Italian festivals are a commemoration of tradition, religion, battles won and lost, and most of all they are a celebration of life. Every region you visit in this beautiful country you’re sure to spot a poster advertising a festa – large festival – or a sagra – local festival. From jousting events in small country villages to the huge Venice Carnival, the Italians really know how to stage a street party.

Take to the streets in Venice

For an exuberant display of pleasure and fun, the Venice Carnival is probably one of the most famous festivals in the world.

Held annually to celebrate the 10 days before Lent, festivities lead up to Shrove Tuesday, or pancake day. This is the time to don a mask, attend a costume ball or just wander around the streets revelling in the party atmosphere that prevails throughout the city.

Whether you attend the renowned Casanova Ball – a grand masquerade ball with entertainment and dancing – or just spend time in Piazza San Marco enjoying a glass of prosecco, Venice always delivers on spectacle and atmosphere during its carnival.

Fireworks in Sicily

The festival of Sant’Agata, the patron saint of Catania in Sicily, sure packs a punch when it comes to a colour celebration. Quite literally in this case, thanks to the technicolour pyrotechnics that dominate this festival.

The festa, which lasts for three days from the 3rd to the 5th of February, is well worth a visit and only an hour’s drive away from Castelmola. Food and drink is in abundant supply at this time, as are processions and live music. The festival ends with a fantastic firework display in the Piazza Borgo.

Celebrating wine

You can’t move very far in Italy without quaffing a glass of wine or two – well, it would be rude not to. One of the richest reds comes from the northern town of Bardolino in the Italian Lakes region, on the southern shores of Lake Garda to be precise. And there’s no better way of celebrating this wine than heading to the Bardolino Grape and Wine Festival, held in the last week of September.

Five days of wine tasting has got to be a fantastic way to spend a holiday, combined with a celebration of local food, entertainment, and, of course, live music and fireworks set off over the lake.

Battling things out with oranges

For a truly flamboyant and quirky festival, the northern town of Ivrea should be on your destination list. The Battle of the Oranges is a food fight like no other, and it’s all part of Ivrea’s celebration of the town’s liberation from a feudal medieval landlord.
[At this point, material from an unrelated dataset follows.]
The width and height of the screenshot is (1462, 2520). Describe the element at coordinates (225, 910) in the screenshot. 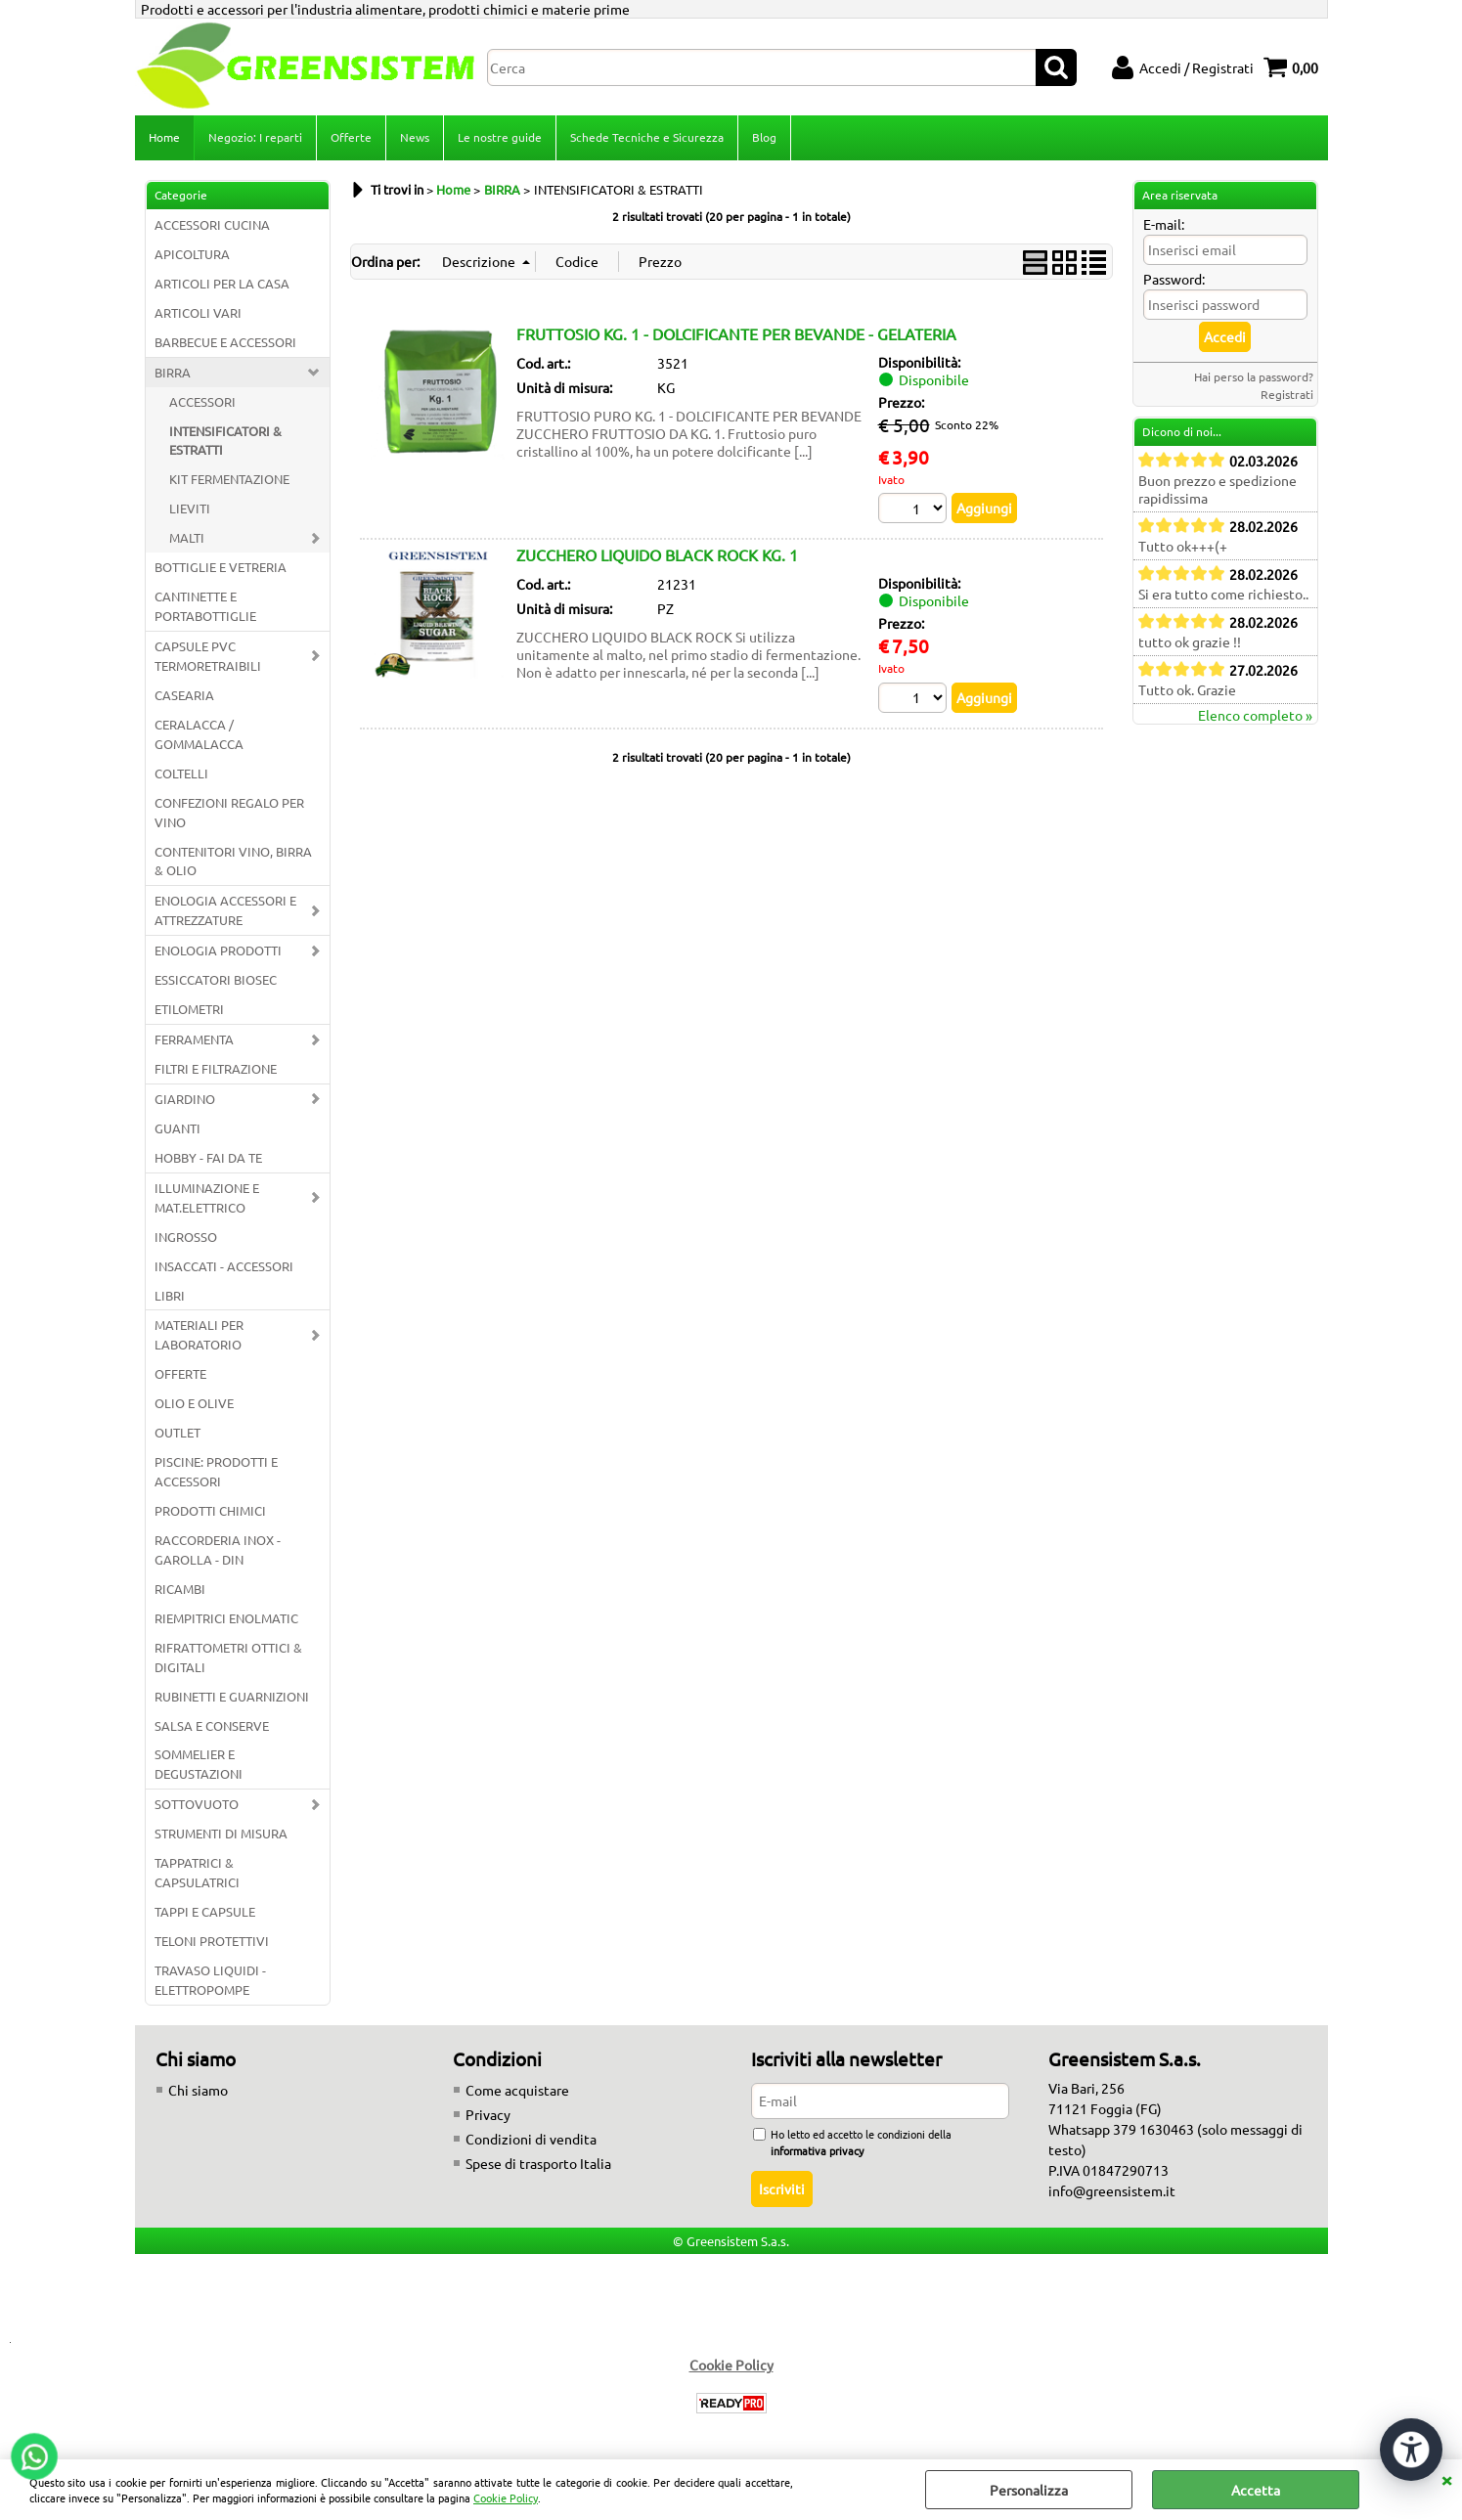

The whole town is organised into groups of combatants, the main square is shut off and the pelting begins. February is the month for this celebration, though the precise date can alter depending on Shrove Tuesday and the beginning of Lent. It’s fast, it’s furious and it’s also great fun.

Horse racing in Sardinia

Many people are familiar with the Palio di Siena. It’s when one of the most exhilarating horse races in the world takes place in the centre of Siena, Tuscany, on the 2nd July and the 16th August each year.

But you mightn’t realise that Sardinia is also home to a wonderful horse race of its own, L’Ardia di San Costantino. Re-enacting a Roman battle held in 312 CE, the race starts on the 5th July and ends on the 7th in the little town of Sedilo, an hour and a half’s drive inland from Alghero.

Forget Newmarket and Longchamps, this is horse racing Sardinian style. Expect to see a vibrant commemoration of history, and horse charges. Glasses of the local drink, vernaccia, will be supped, and suckling pig will be roasted.